Lebanon’s Hezbollah has warned its adversaries it was “thousands of times stronger” than before, as its fighters exchanged fire at the border with Israeli forces in violence fuelled by the war between Hamas and Israel. 

The US has cautioned Iran, a supporter of Hezbollah and Hamas, against involvement in the crisis.

Two aircraft carriers have been deployed by the US to prevent any state or non-state actor from escalating the conflict. 

Hezbollah official Hashem Safieddine, addressing a large crowd of supporters, warned US President Joe Biden, Israeli Prime Minister Benjamin Netanyahu, and what he referred to as “malicious Europeans” to exercise caution.

“The response to the mistake you might make with our resistance will be resounding,” he said. 

For context: Hezbollah and Israel have engaged in frequent exchanges of fire since Hamas attacked Israel on 7 October. 

Israel responded with intense airstrikes on Gaza. 

On Wednesday, Hezbollah reported the death of two fighters in southern Lebanon, with a third fighter in critical condition. 

The group claimed responsibility for attacking five locations, including an Israeli barracks in Zar’it and a position across the border from Lebanon’s Ras Naqoura area.
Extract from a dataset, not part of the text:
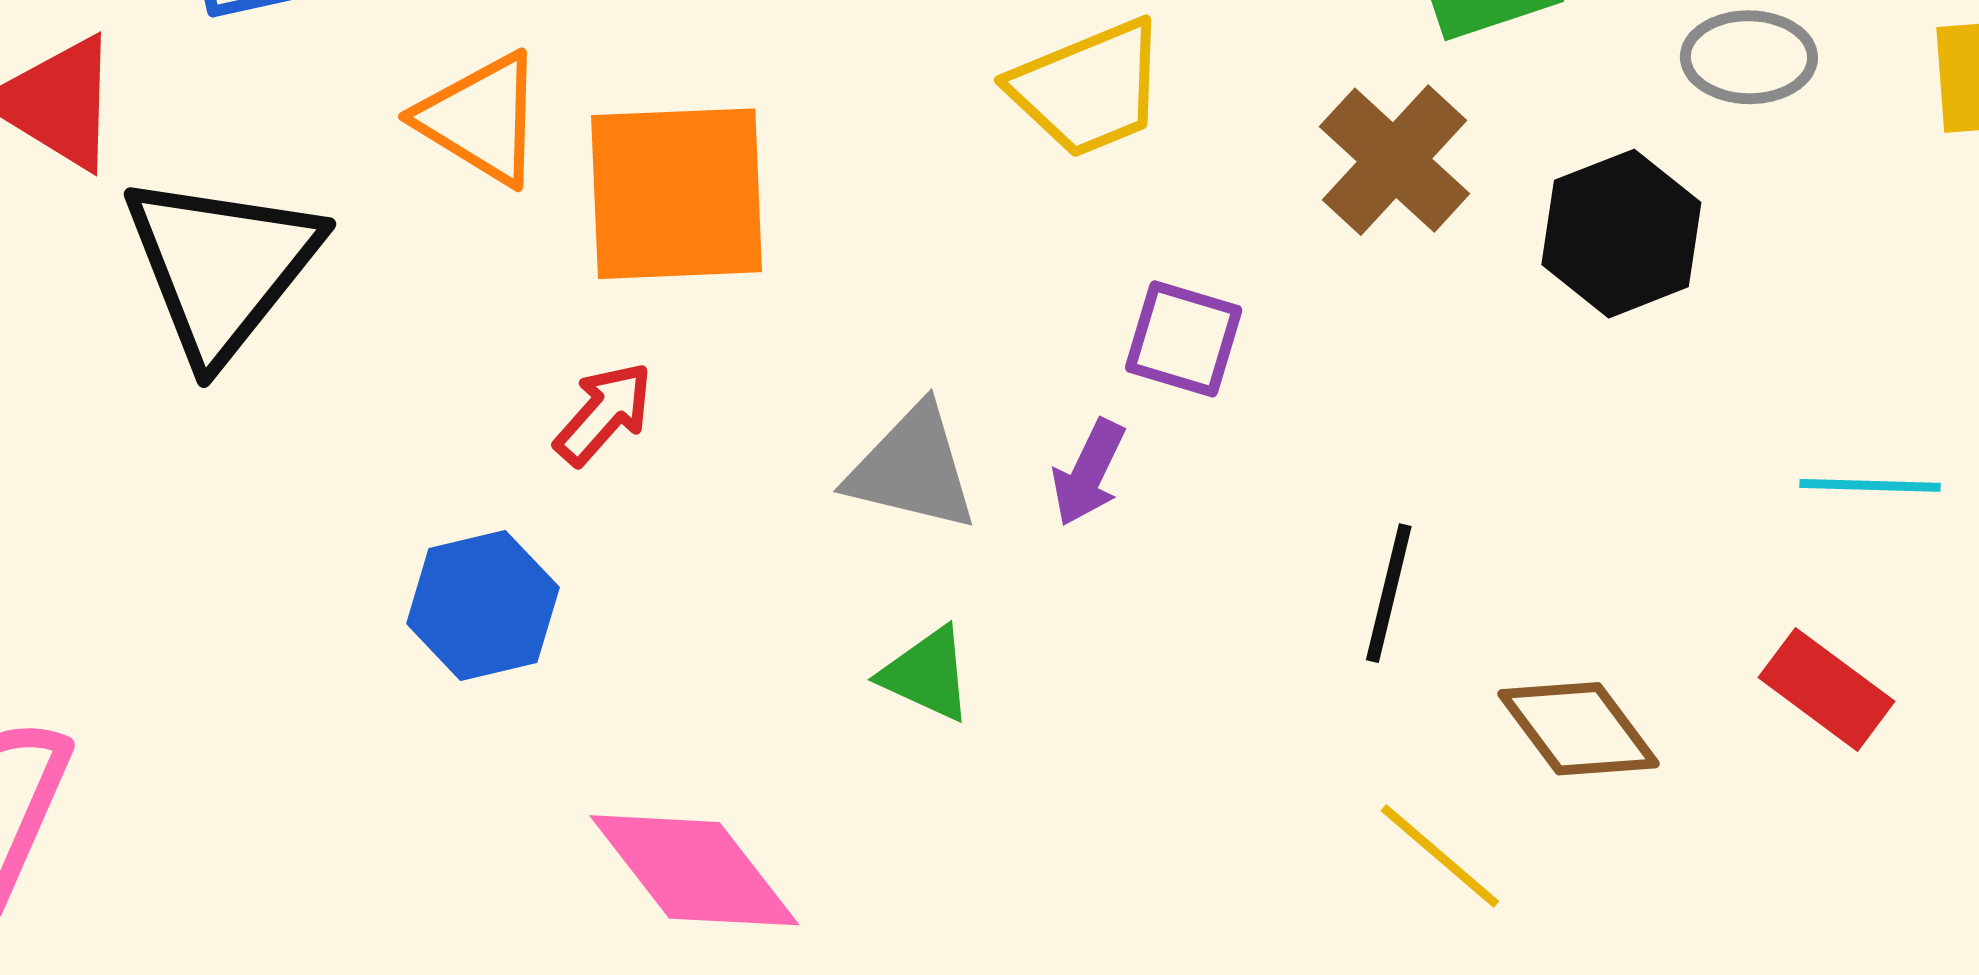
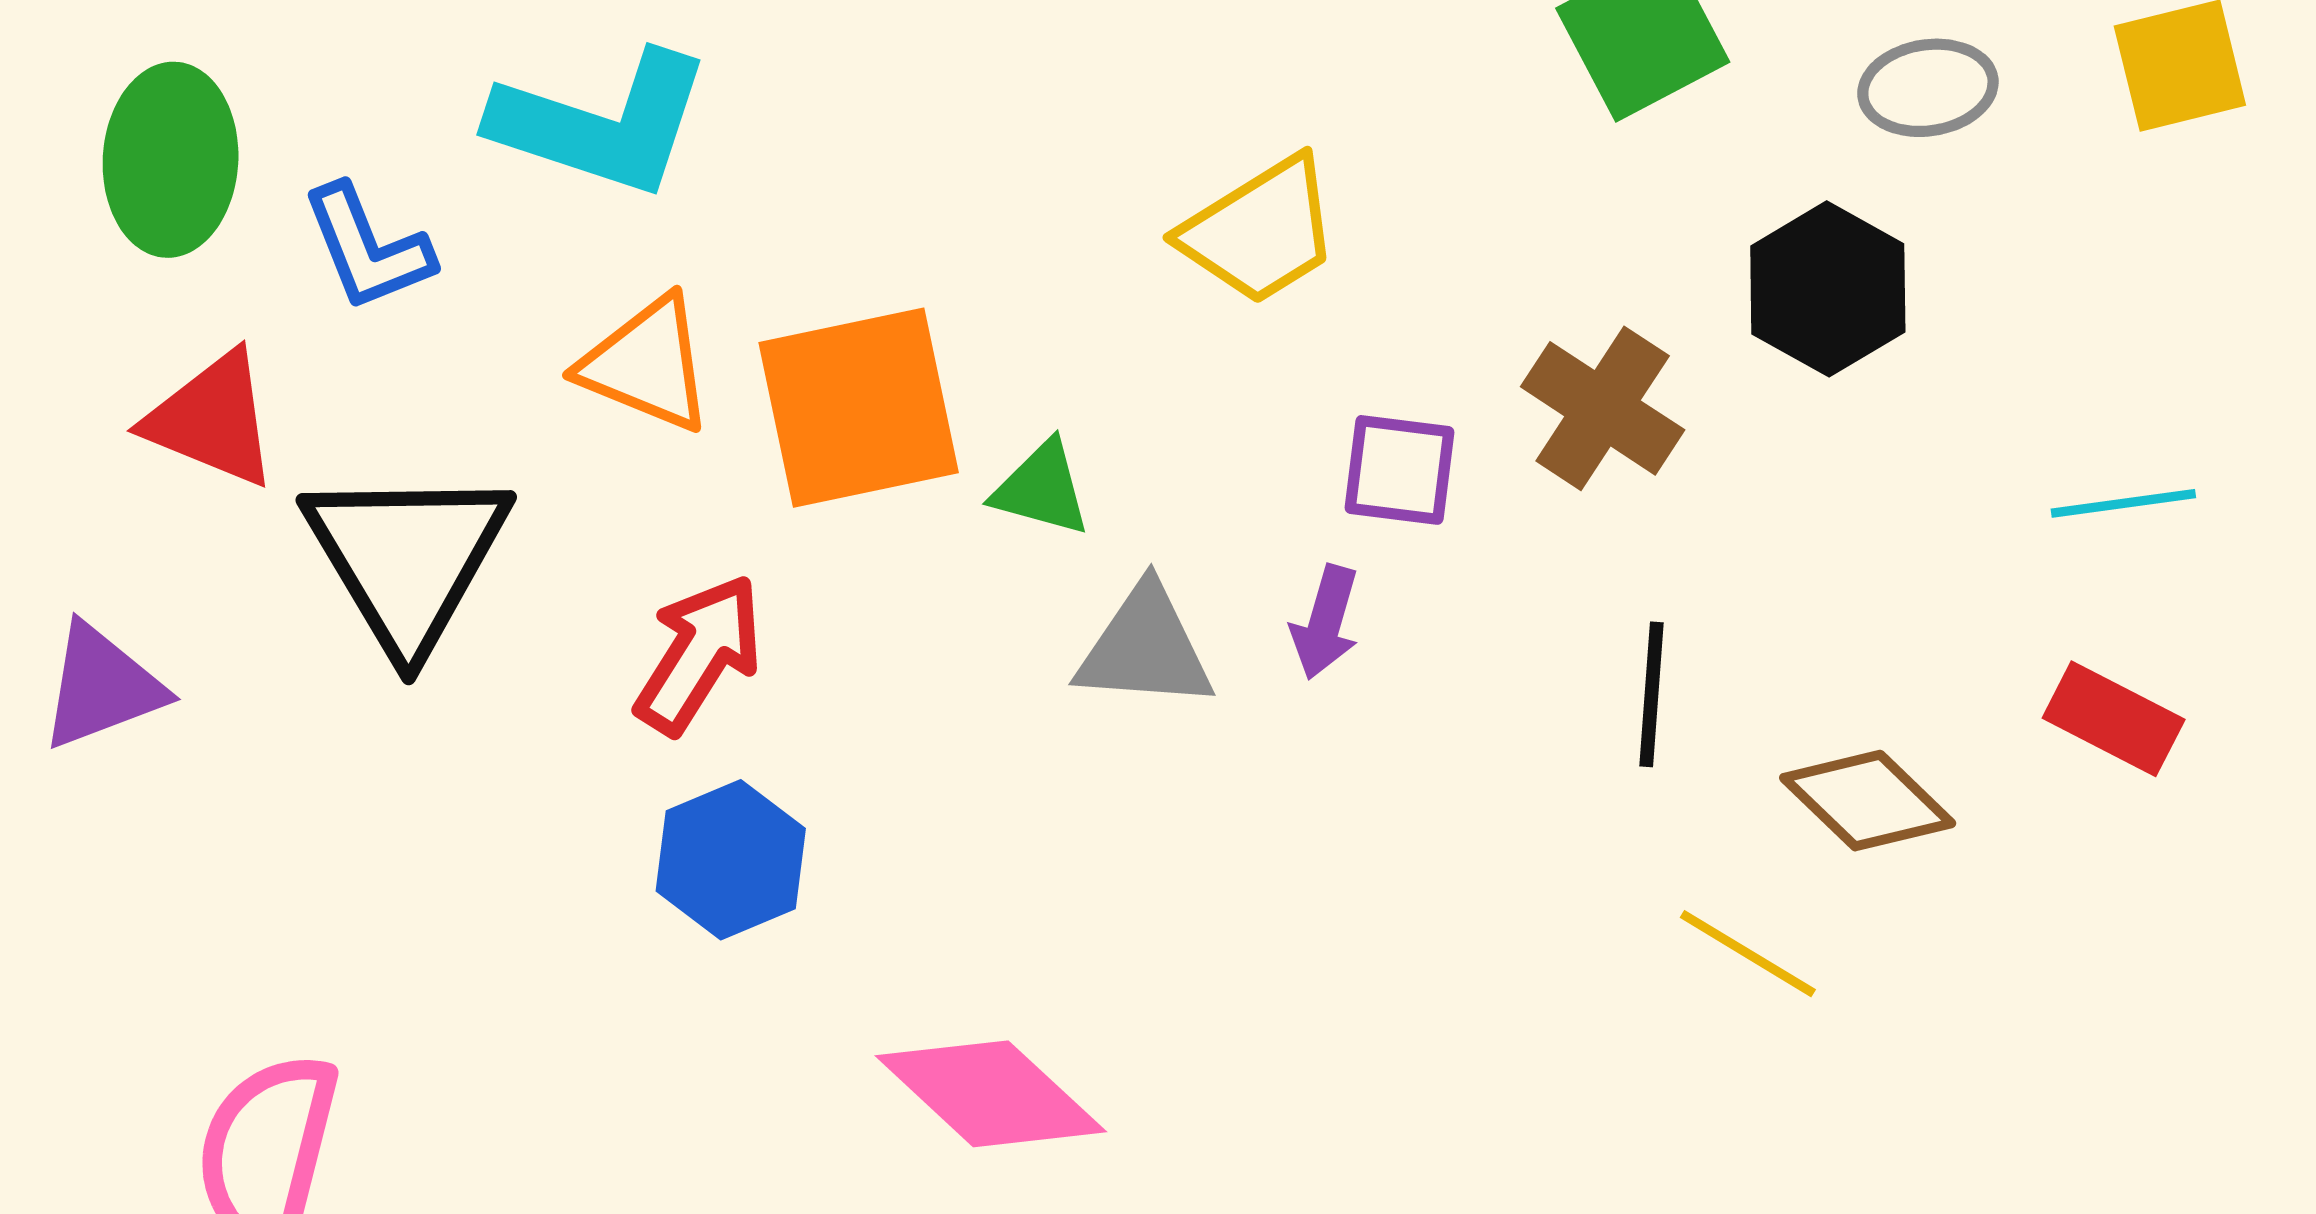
brown cross: (1395, 160) -> (1603, 408), moved
red arrow: (604, 414) -> (699, 654), moved, size x1.4
green triangle: (927, 674) -> (1042, 489), moved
Guided missiles were used in several of these strikes.

An account from Gaza: ‘Before the war there was no work, no hope, no future for us – now you smell death in the street’

By Nicole Johnston, former Gaza based correspondent 

Looking after nine children is challenging at the best of times – imagine trying to do it in a war and in the besieged Gaza strip. 
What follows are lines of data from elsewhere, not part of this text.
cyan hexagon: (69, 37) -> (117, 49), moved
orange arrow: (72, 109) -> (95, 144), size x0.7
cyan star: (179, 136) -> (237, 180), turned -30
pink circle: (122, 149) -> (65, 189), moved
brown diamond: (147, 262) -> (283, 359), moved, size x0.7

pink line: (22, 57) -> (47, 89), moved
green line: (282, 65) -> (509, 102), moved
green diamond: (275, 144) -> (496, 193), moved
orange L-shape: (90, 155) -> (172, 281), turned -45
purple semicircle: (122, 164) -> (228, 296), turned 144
Journalist Samy Zyara has seven children currently in Gaza, mostly teenagers. His wife and another two children, young adults, are stuck in Cairo.    

“It’s really miserable. It’s a catastrophe. There’s no electricity. No water. No bread,” he says. 

“You smell the death in the street… the blood in the street.

“The Israelis bombard everywhere.”

Israel has ordered more than one million people to move to southern Gaza if they want to stay alive. 

Samy Zyara and the kids have left the north and are in Khan Younis. He hasn’t been home since the war started and believes nowhere is safe. 

“They [Israel] are big liars,” he says.

“Every day there are injured people coming to the hospital. Bodies coming to the hospital.

“There are families who evacuated from the north and then died here in the south because of the Israeli bombardment.”

Samy visited a UN school where families are sheltering with 5,000 people packed inside.

“They have no water to drink or to shower. It’s a disaster,” he says. “I couldn’t believe what I was seeing.”

Living through five Gaza wars in 15 years takes its toll and Mr Zyara says this is the hardest conflict he’s experienced. 

Israel closed Gaza’s borders 17 years ago, making it virtually impossible for Palestinians to leave the strip through the main Israeli Erez crossing. 

“The problem is not Hamas. The problem is the Israelis,” Mr Zyara explains. 

He says people have been left to fester inside Gaza’s closed borders and the young generation are frustrated. 

“[There’s] no work. No future. No hope. Life and death is the same,” Mr Zyara says. “This [war] is the natural result of the pressure Israel has put the Palestinians under.”